> **Task objective**
Without the pictures, give the records again exactly as they appear.

(Records for processing)

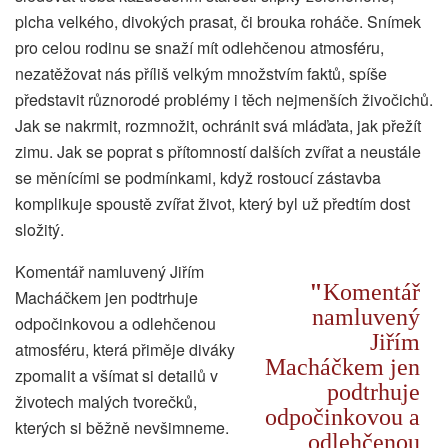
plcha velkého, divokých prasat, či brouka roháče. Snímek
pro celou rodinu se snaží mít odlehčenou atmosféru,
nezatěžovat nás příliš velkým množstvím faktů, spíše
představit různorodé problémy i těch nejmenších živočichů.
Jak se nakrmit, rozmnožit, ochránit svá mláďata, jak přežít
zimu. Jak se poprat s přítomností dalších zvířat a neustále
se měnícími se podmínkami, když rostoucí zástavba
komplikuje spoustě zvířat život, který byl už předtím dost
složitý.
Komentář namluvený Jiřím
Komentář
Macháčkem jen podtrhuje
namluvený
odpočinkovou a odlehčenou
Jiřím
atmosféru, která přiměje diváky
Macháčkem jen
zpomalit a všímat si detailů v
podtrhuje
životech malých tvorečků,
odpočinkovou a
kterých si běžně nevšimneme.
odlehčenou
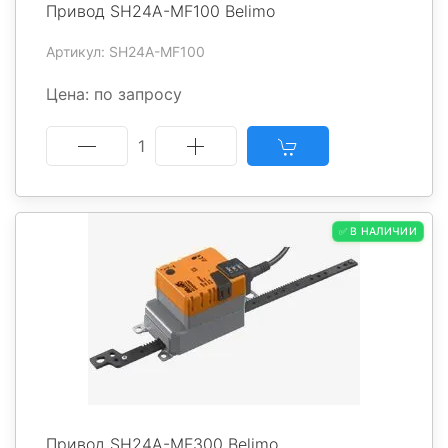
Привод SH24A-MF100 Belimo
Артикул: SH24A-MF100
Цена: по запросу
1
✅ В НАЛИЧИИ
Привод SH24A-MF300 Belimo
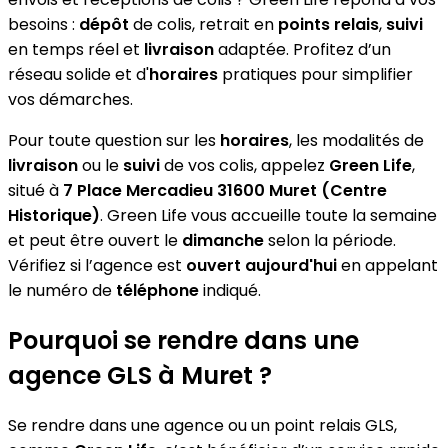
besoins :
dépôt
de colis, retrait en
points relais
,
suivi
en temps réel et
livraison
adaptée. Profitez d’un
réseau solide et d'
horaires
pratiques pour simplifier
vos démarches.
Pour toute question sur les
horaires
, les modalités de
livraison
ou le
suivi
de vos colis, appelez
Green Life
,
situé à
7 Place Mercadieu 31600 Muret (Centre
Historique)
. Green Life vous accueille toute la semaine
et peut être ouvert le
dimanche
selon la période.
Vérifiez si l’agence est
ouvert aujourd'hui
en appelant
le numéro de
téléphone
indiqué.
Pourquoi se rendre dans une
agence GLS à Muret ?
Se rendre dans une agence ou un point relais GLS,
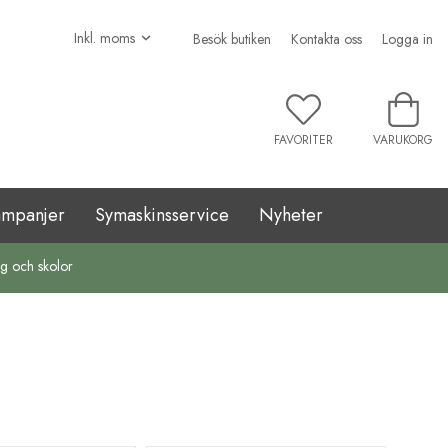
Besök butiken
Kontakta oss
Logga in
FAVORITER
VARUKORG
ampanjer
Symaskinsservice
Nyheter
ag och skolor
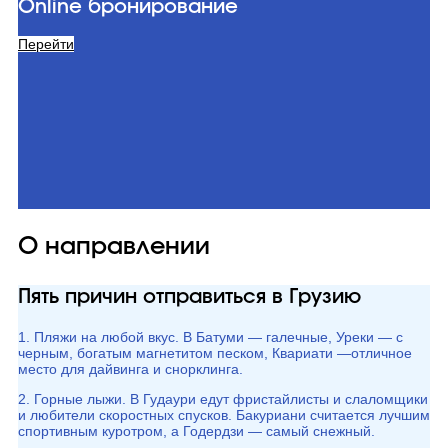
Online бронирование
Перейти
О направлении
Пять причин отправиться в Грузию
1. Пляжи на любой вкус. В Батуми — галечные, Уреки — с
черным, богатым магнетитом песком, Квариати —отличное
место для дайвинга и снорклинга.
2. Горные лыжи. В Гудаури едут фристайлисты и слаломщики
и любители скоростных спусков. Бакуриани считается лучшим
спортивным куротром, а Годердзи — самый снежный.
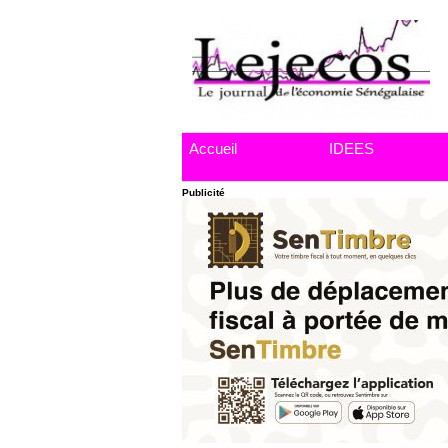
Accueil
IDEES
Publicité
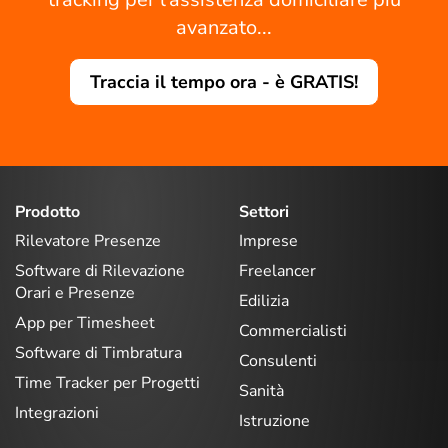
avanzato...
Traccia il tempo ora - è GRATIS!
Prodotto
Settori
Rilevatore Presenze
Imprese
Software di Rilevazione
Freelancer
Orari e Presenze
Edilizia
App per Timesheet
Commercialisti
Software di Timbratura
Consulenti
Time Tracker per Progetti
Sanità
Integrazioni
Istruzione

(End Records for processing)

> **Solution**
plcha velkého, divokých prasat, či brouka roháče. Snímek
pro celou rodinu se snaží mít odlehčenou atmosféru,
nezatěžovat nás příliš velkým množstvím faktů, spíše
představit různorodé problémy i těch nejmenších živočichů.
Jak se nakrmit, rozmnožit, ochránit svá mláďata, jak přežít
zimu. Jak se poprat s přítomností dalších zvířat a neustále
se měnícími se podmínkami, když rostoucí zástavba
komplikuje spoustě zvířat život, který byl už předtím dost
složitý.
Komentář namluvený Jiřím
Komentář
Macháčkem jen podtrhuje
namluvený
odpočinkovou a odlehčenou
Jiřím
atmosféru, která přiměje diváky
Macháčkem jen
zpomalit a všímat si detailů v
podtrhuje
životech malých tvorečků,
odpočinkovou a
kterých si běžně nevšimneme.
odlehčenou
Привод SH24A-MF100 Belimo
Артикул: SH24A-MF100
Цена: по запросу
1
✅ В НАЛИЧИИ
Привод SH24A-MF300 Belimo
besoins :
dépôt
de colis, retrait en
points relais
,
suivi
en temps réel et
livraison
adaptée. Profitez d’un
réseau solide et d'
horaires
pratiques pour simplifier
vos démarches.
Pour toute question sur les
horaires
, les modalités de
livraison
ou le
suivi
de vos colis, appelez
Green Life
,
situé à
7 Place Mercadieu 31600 Muret (Centre
Historique)
. Green Life vous accueille toute la semaine
et peut être ouvert le
dimanche
selon la période.
Vérifiez si l’agence est
ouvert aujourd'hui
en appelant
le numéro de
téléphone
indiqué.
Pourquoi se rendre dans une
agence GLS à Muret ?
Se rendre dans une agence ou un point relais GLS,
Besök butiken
Kontakta oss
Logga in
FAVORITER
VARUKORG
ampanjer
Symaskinsservice
Nyheter
ag och skolor
Online бронирование
Перейти
О направлении
Пять причин отправиться в Грузию
1. Пляжи на любой вкус. В Батуми — галечные, Уреки — с
черным, богатым магнетитом песком, Квариати —отличное
место для дайвинга и снорклинга.
2. Горные лыжи. В Гудаури едут фристайлисты и слаломщики
и любители скоростных спусков. Бакуриани считается лучшим
спортивным куротром, а Годердзи — самый снежный.
Accueil
IDEES
Publicité
avanzato...
Traccia il tempo ora - è GRATIS!
Prodotto
Settori
Rilevatore Presenze
Imprese
Software di Rilevazione
Freelancer
Orari e Presenze
Edilizia
App per Timesheet
Commercialisti
Software di Timbratura
Consulenti
Time Tracker per Progetti
Sanità
Integrazioni
Istruzione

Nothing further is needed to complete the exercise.